Ha habido muchas muertes en Silver Lake House. Pero el archivo habla más de la vida, nuestras vidas se desarrollan en las páginas de documentos íntimos y públicos que se unen o deberían unirse a la historia más amplia de la ciudad.

En mi oficina en mi casa en Mount Washington, que de repente se siente vulnerable al fuego cuando se encuentra al lado del espacio abierto de un cañón, hay una pared de archivadores llenos de cajas bancarias. Mi archivo personal: pruebas fotográficas con dibujos a crayones, folletos de lecturas de poesía de hace décadas en cafeterías que ya no existen. ¿Una oveja prenderá fuego al cañón algún día? ¿Qué quiero salvar, qué es tan doloroso perder?

¿Cuántos archivos familiares afroamericanos hay en los salones de Altadena que cuentan el destino de las relaciones así como la historia de los derechos civiles y la integración en la base de los San Gabriel?

¿Qué tal las casas de guionistas, directores de arte y diseñadores de iluminación en Pacific Palisades y un archivo de sus luchas estéticas, sus impulsos sindicales, las glorias y los pecados de Hollywood?

Mientras escribo esto, veo una publicación. Facebook En otras pérdidas: la casa del historiador de UCLA Juan Gómez-Quiñones fue destruida en el incendio de Palisades, junto con sus archivos. Como fundador de los estudios chicanos, el trabajo de su vida ha consistido en salvar las historias de gente corriente que se rebeló contra circunstancias extraordinarias. Se convirtió en un trozo de lluvia de ceniza y páginas en llamas.
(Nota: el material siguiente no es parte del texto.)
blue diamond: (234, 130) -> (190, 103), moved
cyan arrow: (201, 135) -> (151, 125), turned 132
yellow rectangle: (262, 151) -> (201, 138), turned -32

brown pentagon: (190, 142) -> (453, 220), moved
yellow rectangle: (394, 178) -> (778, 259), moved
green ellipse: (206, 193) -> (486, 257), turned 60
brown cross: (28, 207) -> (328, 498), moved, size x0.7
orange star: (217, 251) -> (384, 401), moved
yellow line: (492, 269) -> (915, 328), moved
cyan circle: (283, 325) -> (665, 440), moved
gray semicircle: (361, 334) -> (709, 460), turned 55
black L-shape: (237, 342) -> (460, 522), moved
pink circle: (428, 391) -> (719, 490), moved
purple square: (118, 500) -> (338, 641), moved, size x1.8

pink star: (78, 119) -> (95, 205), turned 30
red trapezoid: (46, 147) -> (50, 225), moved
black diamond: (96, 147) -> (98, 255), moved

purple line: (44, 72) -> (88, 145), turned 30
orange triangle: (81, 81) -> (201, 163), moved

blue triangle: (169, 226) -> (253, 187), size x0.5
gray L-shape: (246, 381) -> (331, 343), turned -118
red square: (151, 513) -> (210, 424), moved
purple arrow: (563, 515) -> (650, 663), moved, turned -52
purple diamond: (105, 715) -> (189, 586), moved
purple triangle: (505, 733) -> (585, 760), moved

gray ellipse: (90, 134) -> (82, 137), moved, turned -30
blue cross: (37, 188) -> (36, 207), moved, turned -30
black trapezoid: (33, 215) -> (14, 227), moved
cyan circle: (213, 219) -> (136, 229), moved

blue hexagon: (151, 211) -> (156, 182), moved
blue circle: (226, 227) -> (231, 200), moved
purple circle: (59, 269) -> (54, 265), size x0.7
Un viejo proverbio africano dice que cuando muere un anciano, arde la biblioteca. Cuando nuestra ciudad arde, perdemos importantes paquetes de cartas. Las páginas leídas caen al suelo; respiramos de las cenizas de nuestras historias. La recuperación y la reconstrucción significarán mucho en los próximos meses y años. Recordarnos lo que nunca hemos olvidado debería ser la base de cualquier retiro significativo.

Rubén Martínez es profesor de literatura en la Universidad Loyola Marymount.